Sisters? Or Distant Cousins? : How are Allergies and Asthma Related?Posted on August 15, 2012 by Barbara Cybart in Introductory Topics
An asthma attack is an airway obstruction, characterized by laboured breathing, wheezing, coughing and tightness in the chest triggered by hyperreactivity to a stimulus. Each asthmatic has an individual set of triggers which can be classified under two broad categories: symptom or inflammatory triggers. Symptom (non-allergic) triggers such as, smoke, exercise, and cold air, usually do not cause inflammation. Whereas inflammatory (allergic) triggers, for example, dust mites, animal dander, pollen, viral infections, certain air pollutants, moulds and cockroaches can cause inflammation of the lung’s airways or tightening of the airways’ muscles. So, allergies and asthma are related through an allergic reaction being able to trigger an asthma attack.
“Approximately 30% of the Canadian population has allergies and 7% has asthma, therefore it is likely that the two demographics overlap.”

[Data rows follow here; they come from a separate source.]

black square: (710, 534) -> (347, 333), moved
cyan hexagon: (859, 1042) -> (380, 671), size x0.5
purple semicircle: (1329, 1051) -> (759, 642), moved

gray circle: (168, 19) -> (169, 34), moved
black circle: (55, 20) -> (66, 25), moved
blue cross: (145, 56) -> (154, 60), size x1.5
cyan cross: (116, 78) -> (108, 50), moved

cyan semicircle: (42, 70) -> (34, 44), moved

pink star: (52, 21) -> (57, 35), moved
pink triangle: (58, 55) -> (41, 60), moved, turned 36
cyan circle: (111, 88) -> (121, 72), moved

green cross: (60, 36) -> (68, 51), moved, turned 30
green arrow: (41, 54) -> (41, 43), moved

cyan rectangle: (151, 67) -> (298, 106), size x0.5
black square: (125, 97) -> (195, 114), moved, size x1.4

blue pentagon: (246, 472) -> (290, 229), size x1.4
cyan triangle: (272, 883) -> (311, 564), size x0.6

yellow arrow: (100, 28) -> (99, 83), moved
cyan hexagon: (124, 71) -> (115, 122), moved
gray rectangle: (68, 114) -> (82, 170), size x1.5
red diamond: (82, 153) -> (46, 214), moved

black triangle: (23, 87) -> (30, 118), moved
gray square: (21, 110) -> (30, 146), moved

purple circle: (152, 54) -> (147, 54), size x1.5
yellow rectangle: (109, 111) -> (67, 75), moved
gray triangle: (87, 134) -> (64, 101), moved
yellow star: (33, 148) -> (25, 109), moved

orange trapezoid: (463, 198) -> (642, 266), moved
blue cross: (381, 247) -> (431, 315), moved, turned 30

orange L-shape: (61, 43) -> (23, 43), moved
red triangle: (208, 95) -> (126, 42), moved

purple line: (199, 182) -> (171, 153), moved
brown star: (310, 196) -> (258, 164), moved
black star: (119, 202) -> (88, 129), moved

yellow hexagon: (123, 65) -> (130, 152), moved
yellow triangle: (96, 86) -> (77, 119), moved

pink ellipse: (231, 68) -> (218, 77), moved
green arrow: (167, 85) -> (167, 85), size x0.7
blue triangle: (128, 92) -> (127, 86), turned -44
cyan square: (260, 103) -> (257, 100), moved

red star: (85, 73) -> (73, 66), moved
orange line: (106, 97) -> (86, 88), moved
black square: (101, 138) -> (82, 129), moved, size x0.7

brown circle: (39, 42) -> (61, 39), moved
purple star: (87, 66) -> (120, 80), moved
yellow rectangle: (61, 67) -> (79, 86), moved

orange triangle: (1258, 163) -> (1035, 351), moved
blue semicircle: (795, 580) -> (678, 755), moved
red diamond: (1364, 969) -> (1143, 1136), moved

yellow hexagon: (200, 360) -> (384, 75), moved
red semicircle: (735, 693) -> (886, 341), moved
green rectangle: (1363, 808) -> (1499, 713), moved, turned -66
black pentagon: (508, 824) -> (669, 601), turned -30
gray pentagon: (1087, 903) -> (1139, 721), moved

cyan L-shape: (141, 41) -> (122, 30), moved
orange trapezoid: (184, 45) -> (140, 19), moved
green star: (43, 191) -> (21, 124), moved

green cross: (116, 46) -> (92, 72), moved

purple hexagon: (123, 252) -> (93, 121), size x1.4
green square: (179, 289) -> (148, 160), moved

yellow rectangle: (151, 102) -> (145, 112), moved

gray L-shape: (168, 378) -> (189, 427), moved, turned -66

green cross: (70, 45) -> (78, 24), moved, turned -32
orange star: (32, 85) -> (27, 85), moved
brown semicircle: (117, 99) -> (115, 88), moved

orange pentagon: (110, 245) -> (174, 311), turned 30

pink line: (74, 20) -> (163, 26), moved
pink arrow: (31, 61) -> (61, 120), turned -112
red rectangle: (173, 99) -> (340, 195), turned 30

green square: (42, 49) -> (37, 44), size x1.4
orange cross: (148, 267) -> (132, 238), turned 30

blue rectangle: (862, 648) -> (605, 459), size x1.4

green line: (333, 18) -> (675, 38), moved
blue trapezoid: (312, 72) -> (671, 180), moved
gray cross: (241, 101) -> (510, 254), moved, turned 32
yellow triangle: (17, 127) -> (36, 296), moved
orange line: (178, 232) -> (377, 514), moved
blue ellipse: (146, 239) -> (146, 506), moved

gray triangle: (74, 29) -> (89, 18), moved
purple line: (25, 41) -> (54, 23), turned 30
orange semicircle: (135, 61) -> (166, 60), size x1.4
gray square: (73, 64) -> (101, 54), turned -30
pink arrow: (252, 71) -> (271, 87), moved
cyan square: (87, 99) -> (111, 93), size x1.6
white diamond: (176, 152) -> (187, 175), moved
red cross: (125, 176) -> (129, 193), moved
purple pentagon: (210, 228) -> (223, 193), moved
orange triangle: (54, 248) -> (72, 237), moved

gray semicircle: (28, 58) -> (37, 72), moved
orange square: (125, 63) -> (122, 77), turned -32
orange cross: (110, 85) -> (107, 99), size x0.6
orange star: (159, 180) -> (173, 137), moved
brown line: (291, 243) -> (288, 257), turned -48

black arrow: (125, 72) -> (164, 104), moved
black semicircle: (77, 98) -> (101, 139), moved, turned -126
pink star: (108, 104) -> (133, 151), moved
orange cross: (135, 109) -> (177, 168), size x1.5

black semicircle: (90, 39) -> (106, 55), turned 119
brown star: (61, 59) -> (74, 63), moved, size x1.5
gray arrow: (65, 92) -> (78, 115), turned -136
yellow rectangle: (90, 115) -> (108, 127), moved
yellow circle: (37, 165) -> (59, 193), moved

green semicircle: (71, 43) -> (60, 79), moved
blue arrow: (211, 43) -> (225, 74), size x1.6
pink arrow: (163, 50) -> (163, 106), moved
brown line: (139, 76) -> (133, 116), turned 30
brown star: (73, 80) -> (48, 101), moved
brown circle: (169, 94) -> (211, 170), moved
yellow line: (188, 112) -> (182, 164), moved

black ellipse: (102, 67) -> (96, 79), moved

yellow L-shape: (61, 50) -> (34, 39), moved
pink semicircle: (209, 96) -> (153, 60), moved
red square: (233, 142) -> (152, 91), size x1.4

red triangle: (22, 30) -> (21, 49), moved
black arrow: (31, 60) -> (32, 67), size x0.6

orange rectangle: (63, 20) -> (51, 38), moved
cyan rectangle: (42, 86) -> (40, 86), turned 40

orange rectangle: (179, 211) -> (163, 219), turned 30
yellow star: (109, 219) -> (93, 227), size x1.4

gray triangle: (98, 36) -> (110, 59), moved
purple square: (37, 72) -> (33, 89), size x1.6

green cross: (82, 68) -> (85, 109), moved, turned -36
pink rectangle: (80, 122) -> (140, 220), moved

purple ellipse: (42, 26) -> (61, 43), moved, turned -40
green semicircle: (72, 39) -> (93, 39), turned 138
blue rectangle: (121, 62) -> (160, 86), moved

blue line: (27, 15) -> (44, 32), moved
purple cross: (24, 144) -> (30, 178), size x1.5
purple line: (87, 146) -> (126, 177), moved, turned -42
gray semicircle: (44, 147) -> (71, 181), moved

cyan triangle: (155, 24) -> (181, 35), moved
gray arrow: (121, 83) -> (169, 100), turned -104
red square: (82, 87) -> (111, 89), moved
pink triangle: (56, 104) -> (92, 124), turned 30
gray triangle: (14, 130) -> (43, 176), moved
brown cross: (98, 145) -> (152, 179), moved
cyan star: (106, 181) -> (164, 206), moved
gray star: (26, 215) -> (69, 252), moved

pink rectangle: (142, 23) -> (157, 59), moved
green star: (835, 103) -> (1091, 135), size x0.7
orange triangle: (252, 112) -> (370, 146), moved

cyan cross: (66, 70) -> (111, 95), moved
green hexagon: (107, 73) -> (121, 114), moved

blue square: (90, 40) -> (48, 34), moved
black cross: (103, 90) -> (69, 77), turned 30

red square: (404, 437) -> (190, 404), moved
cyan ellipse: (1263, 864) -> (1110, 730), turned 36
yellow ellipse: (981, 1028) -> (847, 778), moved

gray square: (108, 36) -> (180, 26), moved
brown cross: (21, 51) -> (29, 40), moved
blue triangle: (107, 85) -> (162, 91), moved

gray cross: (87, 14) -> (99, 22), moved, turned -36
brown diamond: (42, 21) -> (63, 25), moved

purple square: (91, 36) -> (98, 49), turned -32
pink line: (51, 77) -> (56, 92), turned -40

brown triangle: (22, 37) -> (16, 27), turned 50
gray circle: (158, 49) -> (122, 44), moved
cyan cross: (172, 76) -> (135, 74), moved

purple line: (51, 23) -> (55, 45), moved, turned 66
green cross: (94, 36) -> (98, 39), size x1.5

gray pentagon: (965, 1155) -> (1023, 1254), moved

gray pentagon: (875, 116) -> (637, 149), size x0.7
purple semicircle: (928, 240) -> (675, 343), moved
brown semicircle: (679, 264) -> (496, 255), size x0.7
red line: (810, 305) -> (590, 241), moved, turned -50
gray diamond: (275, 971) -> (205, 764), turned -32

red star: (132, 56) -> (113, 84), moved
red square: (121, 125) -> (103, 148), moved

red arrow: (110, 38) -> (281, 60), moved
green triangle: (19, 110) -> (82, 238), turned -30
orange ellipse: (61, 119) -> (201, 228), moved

Allergic asthma, as mentioned above, can be set off by environmental airborne allergens such as pollen, dust, moulds, and animal dander. Depending on the allergen trigger, people with allergies and asthma may have a seasonal or a year round symptom pattern. Seasonal allergies and asthma are triggered by wind pollinating plants including trees, grasses and weeds. Depending on the plant the pollination season is different. Trees can start pollinating as early as January, if winter weather beaks and continue until May. Grasses begin pollinating in April and it lasts through the summer. Finally, weeds start pollinating in the summer and continue well into autumn. The severity of allergies and asthma depends on the amount of pollen the plants produce which in turn, relies on the weather; plants produce more pollen in warmer, windier weather. The easiest way to treat allergies and asthma is to avoid the allergen. Therefore, it is essential to be aware of which months cause the worst allergies and asthma symptoms. While staying indoors would benefit allergies and asthma symptoms, it would be impossible to do so and lead a healthy lifestyle and be active outdoors. Consequently, allergies and asthma need to be controlled by a combination of allergy and asthma medication in order to be able to participate in spring and summer outdoor activities. If, the allergy and asthma medication be ineffectively controlling the symptoms of allergic asthmatics, long term treatment such as allergy desensitization injections, should be considered. Allergy injections can give long term and often permanent control of allergies and asthma symptoms, but they can only be prescribed by a doctor specialized in allergy treatment.
Approximately 30% of the Canadian population has allergies and 7% has asthma, therefore it is likely that the two demographics overlap. Thus, allergies and asthma are related since allergies do trigger inflammatory asthma attacks, especially with regards to seasonal allergies and asthma, therefore they are more likely to be step siblings than sisters or distant cousins.